---------- Dataset content

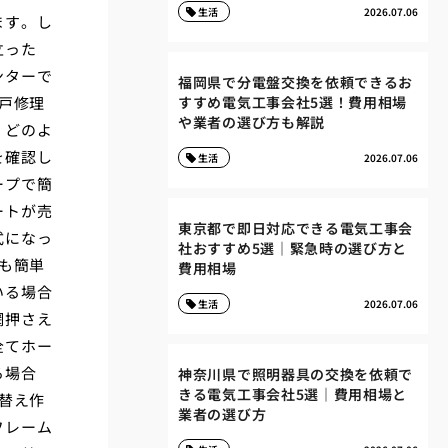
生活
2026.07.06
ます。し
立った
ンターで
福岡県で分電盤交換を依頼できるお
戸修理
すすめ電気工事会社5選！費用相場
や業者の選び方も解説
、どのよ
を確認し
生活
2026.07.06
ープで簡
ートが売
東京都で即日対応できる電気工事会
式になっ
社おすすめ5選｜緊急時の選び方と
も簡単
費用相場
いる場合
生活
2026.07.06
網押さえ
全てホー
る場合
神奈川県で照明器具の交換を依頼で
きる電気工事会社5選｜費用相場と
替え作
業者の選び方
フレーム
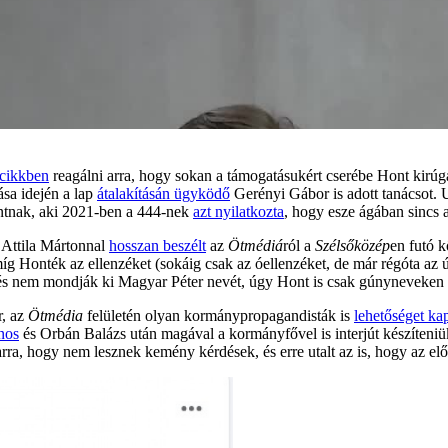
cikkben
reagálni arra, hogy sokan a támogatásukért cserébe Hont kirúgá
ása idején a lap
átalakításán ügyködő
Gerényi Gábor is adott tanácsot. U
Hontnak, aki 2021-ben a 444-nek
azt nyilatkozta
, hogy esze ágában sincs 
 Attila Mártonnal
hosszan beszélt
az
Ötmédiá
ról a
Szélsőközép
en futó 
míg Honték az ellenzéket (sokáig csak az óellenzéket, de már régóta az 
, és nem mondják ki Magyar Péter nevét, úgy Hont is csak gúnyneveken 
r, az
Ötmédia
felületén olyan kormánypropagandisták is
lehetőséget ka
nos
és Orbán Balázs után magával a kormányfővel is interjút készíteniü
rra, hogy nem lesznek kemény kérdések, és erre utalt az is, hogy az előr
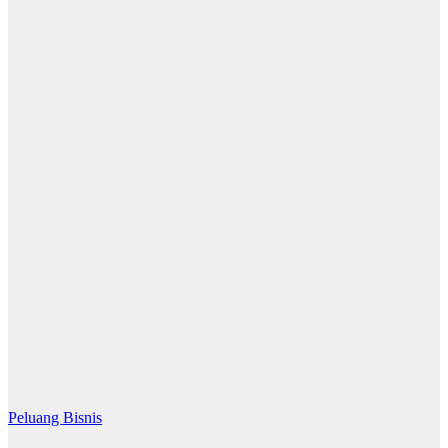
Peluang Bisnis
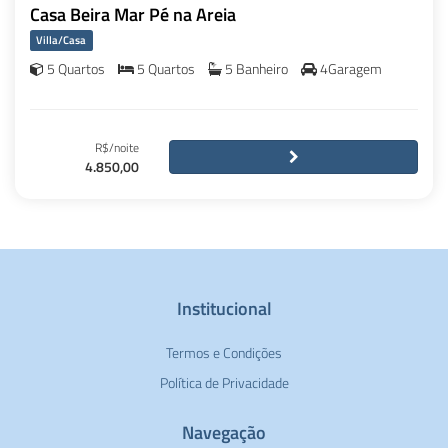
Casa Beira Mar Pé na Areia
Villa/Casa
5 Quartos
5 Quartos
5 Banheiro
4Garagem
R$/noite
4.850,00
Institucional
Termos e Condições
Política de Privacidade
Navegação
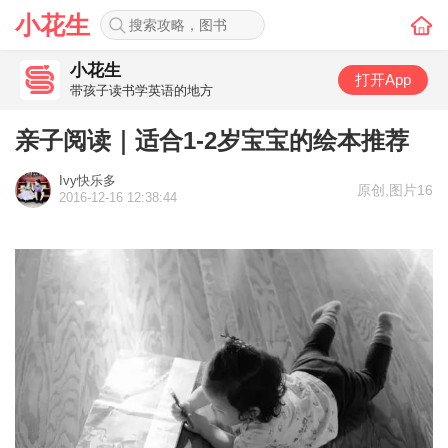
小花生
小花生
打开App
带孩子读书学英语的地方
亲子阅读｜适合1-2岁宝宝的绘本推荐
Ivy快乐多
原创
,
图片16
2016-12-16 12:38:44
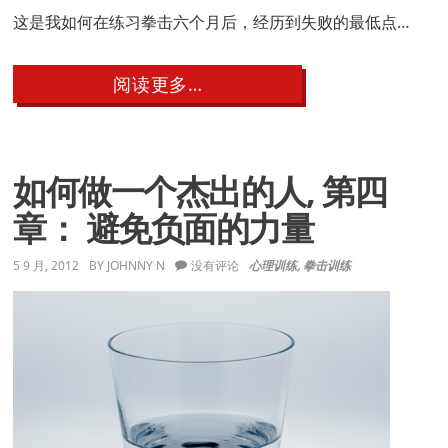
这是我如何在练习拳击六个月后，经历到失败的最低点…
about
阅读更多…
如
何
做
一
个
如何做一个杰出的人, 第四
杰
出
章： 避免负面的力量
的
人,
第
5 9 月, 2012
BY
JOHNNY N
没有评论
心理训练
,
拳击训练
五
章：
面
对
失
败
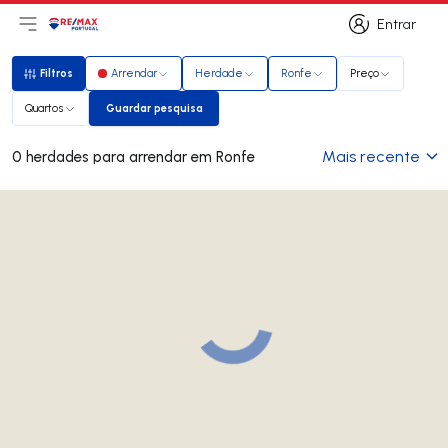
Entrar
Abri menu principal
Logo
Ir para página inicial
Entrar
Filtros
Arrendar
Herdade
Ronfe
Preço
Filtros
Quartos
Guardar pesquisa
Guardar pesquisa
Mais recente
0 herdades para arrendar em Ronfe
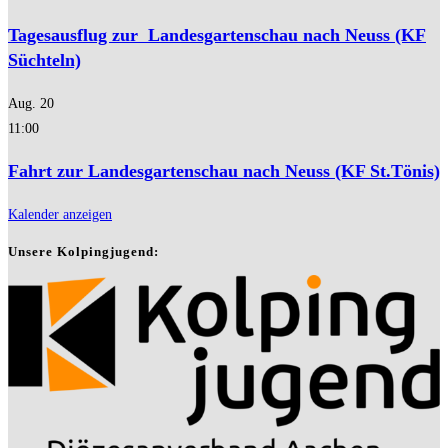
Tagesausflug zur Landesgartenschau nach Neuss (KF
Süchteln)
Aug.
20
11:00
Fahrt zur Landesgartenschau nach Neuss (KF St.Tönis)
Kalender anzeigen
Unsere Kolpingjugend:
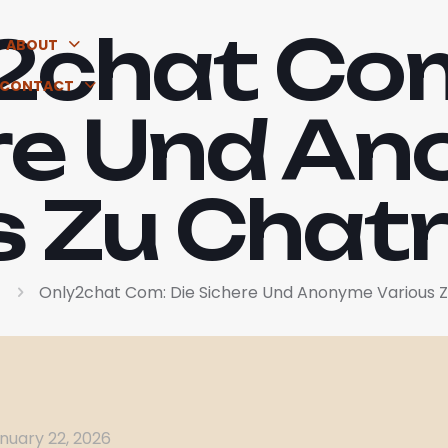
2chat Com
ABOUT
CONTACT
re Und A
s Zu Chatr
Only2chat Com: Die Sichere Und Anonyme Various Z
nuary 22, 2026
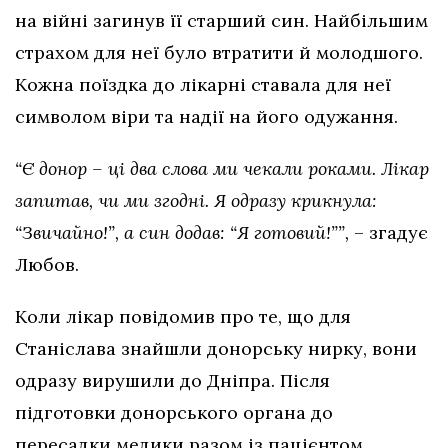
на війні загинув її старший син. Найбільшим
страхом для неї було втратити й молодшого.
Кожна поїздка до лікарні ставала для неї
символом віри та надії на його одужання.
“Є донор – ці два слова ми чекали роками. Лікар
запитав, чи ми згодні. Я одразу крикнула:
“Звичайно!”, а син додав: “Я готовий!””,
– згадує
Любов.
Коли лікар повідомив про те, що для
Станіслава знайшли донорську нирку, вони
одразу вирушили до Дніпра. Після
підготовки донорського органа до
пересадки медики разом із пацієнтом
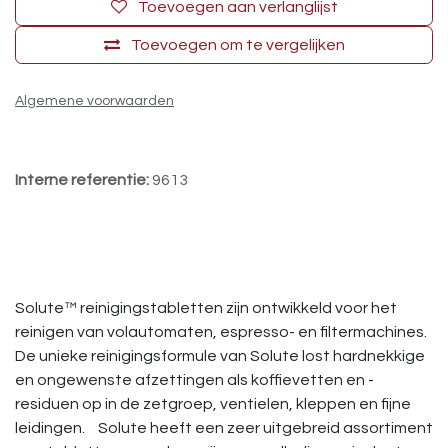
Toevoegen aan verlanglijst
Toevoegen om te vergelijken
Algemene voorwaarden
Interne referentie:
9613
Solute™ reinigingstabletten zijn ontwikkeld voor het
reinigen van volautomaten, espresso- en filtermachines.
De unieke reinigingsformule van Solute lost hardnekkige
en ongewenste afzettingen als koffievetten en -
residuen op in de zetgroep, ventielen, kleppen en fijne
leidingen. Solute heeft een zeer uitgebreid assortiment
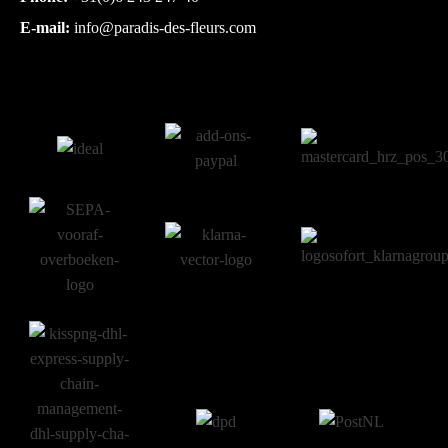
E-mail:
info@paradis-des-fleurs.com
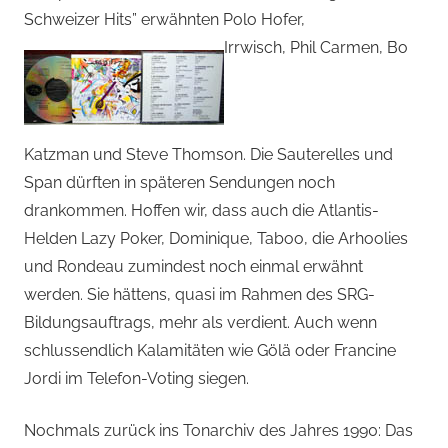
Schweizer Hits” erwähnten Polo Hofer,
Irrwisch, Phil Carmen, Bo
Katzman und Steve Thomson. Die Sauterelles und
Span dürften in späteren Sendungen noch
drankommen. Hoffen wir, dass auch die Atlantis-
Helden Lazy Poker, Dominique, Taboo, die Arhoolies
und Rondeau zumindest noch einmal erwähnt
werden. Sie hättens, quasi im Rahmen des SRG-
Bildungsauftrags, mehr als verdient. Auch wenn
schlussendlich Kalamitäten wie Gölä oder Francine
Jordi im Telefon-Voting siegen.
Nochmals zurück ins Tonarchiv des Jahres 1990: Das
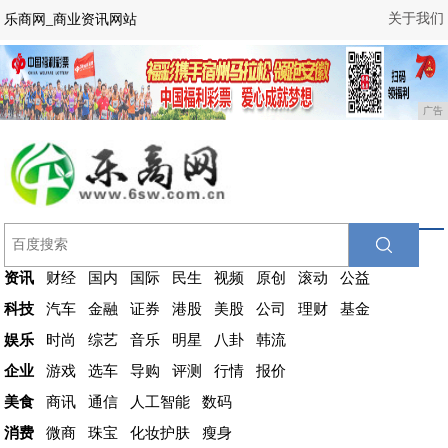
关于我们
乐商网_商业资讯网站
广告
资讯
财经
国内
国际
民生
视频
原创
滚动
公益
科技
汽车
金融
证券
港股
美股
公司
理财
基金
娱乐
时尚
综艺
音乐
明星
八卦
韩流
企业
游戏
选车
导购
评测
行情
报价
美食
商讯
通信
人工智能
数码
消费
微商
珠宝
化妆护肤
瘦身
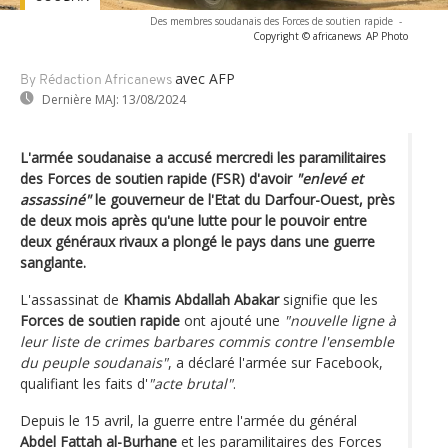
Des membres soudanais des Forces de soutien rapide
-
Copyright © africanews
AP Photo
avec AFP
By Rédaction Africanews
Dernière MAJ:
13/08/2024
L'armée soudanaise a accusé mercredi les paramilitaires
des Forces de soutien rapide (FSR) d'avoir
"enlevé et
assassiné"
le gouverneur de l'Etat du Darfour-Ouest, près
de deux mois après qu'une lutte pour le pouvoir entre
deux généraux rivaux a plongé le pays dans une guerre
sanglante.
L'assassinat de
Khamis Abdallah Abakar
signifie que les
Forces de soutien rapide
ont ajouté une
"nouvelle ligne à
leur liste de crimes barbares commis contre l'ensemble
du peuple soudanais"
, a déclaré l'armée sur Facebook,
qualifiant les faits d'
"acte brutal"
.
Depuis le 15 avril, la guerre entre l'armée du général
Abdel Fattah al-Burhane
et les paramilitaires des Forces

--------------------

### Exercise instructions
Find the lines in the records that include the string "entre", and reply with how many there are, nothing more.

### Output
2